Transcribed page contents:
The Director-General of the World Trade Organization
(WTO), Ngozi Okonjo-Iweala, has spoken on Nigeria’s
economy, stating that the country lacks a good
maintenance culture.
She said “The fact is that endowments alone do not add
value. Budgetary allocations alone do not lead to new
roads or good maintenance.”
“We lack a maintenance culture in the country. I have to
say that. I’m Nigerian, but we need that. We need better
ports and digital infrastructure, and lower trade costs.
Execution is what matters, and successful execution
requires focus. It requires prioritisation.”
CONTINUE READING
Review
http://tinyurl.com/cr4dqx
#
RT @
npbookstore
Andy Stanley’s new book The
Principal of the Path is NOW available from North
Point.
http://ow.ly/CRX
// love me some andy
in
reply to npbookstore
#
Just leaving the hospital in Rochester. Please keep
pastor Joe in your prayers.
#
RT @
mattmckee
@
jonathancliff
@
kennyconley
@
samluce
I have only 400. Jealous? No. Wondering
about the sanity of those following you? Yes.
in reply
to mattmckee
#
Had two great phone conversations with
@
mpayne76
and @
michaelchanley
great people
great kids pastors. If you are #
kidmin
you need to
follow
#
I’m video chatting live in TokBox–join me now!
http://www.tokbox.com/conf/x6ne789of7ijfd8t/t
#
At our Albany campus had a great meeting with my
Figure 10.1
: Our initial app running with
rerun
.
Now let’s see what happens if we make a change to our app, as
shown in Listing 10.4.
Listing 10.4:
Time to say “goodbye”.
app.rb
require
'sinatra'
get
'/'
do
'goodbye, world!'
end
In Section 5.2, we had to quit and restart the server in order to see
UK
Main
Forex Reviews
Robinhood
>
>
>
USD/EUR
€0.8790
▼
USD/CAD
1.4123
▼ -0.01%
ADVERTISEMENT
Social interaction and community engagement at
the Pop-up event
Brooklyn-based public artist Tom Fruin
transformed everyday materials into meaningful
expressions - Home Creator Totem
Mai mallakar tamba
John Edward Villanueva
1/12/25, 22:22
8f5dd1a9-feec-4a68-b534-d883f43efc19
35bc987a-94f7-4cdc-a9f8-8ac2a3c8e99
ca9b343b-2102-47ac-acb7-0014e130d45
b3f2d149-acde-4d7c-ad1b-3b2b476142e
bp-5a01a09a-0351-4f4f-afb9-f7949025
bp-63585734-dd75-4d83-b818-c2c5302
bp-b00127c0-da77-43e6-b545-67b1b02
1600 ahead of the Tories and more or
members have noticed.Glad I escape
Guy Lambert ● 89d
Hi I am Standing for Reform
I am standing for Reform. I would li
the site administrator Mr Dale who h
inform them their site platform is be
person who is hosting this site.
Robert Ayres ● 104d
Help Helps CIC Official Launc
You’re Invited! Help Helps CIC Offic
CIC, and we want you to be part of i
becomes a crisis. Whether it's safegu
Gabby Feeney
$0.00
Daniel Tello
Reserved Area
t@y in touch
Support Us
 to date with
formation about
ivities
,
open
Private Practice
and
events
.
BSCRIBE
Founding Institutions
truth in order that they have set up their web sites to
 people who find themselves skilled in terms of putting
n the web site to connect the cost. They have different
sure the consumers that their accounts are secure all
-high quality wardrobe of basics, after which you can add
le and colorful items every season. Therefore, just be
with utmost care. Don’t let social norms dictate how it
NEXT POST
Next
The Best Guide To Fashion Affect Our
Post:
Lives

What to do: Output each entry precisely as given.

Exercise output:
The Director-General of the World Trade Organization
(WTO), Ngozi Okonjo-Iweala, has spoken on Nigeria’s
economy, stating that the country lacks a good
maintenance culture.
She said “The fact is that endowments alone do not add
value. Budgetary allocations alone do not lead to new
roads or good maintenance.”
“We lack a maintenance culture in the country. I have to
say that. I’m Nigerian, but we need that. We need better
ports and digital infrastructure, and lower trade costs.
Execution is what matters, and successful execution
requires focus. It requires prioritisation.”
CONTINUE READING
Review
http://tinyurl.com/cr4dqx
#
RT @
npbookstore
Andy Stanley’s new book The
Principal of the Path is NOW available from North
Point.
http://ow.ly/CRX
// love me some andy
in
reply to npbookstore
#
Just leaving the hospital in Rochester. Please keep
pastor Joe in your prayers.
#
RT @
mattmckee
@
jonathancliff
@
kennyconley
@
samluce
I have only 400. Jealous? No. Wondering
about the sanity of those following you? Yes.
in reply
to mattmckee
#
Had two great phone conversations with
@
mpayne76
and @
michaelchanley
great people
great kids pastors. If you are #
kidmin
you need to
follow
#
I’m video chatting live in TokBox–join me now!
http://www.tokbox.com/conf/x6ne789of7ijfd8t/t
#
At our Albany campus had a great meeting with my
Figure 10.1
: Our initial app running with
rerun
.
Now let’s see what happens if we make a change to our app, as
shown in Listing 10.4.
Listing 10.4:
Time to say “goodbye”.
app.rb
require
'sinatra'
get
'/'
do
'goodbye, world!'
end
In Section 5.2, we had to quit and restart the server in order to see
UK
Main
Forex Reviews
Robinhood
>
>
>
USD/EUR
€0.8790
▼
USD/CAD
1.4123
▼ -0.01%
ADVERTISEMENT
Social interaction and community engagement at
the Pop-up event
Brooklyn-based public artist Tom Fruin
transformed everyday materials into meaningful
expressions - Home Creator Totem
Mai mallakar tamba
John Edward Villanueva
1/12/25, 22:22
8f5dd1a9-feec-4a68-b534-d883f43efc19
35bc987a-94f7-4cdc-a9f8-8ac2a3c8e99
ca9b343b-2102-47ac-acb7-0014e130d45
b3f2d149-acde-4d7c-ad1b-3b2b476142e
bp-5a01a09a-0351-4f4f-afb9-f7949025
bp-63585734-dd75-4d83-b818-c2c5302
bp-b00127c0-da77-43e6-b545-67b1b02
1600 ahead of the Tories and more or
members have noticed.Glad I escape
Guy Lambert ● 89d
Hi I am Standing for Reform
I am standing for Reform. I would li
the site administrator Mr Dale who h
inform them their site platform is be
person who is hosting this site.
Robert Ayres ● 104d
Help Helps CIC Official Launc
You’re Invited! Help Helps CIC Offic
CIC, and we want you to be part of i
becomes a crisis. Whether it's safegu
Gabby Feeney
$0.00
Daniel Tello
Reserved Area
t@y in touch
Support Us
 to date with
formation about
ivities
,
open
Private Practice
and
events
.
BSCRIBE
Founding Institutions
truth in order that they have set up their web sites to
 people who find themselves skilled in terms of putting
n the web site to connect the cost. They have different
sure the consumers that their accounts are secure all
-high quality wardrobe of basics, after which you can add
le and colorful items every season. Therefore, just be
with utmost care. Don’t let social norms dictate how it
NEXT POST
Next
The Best Guide To Fashion Affect Our
Post:
Lives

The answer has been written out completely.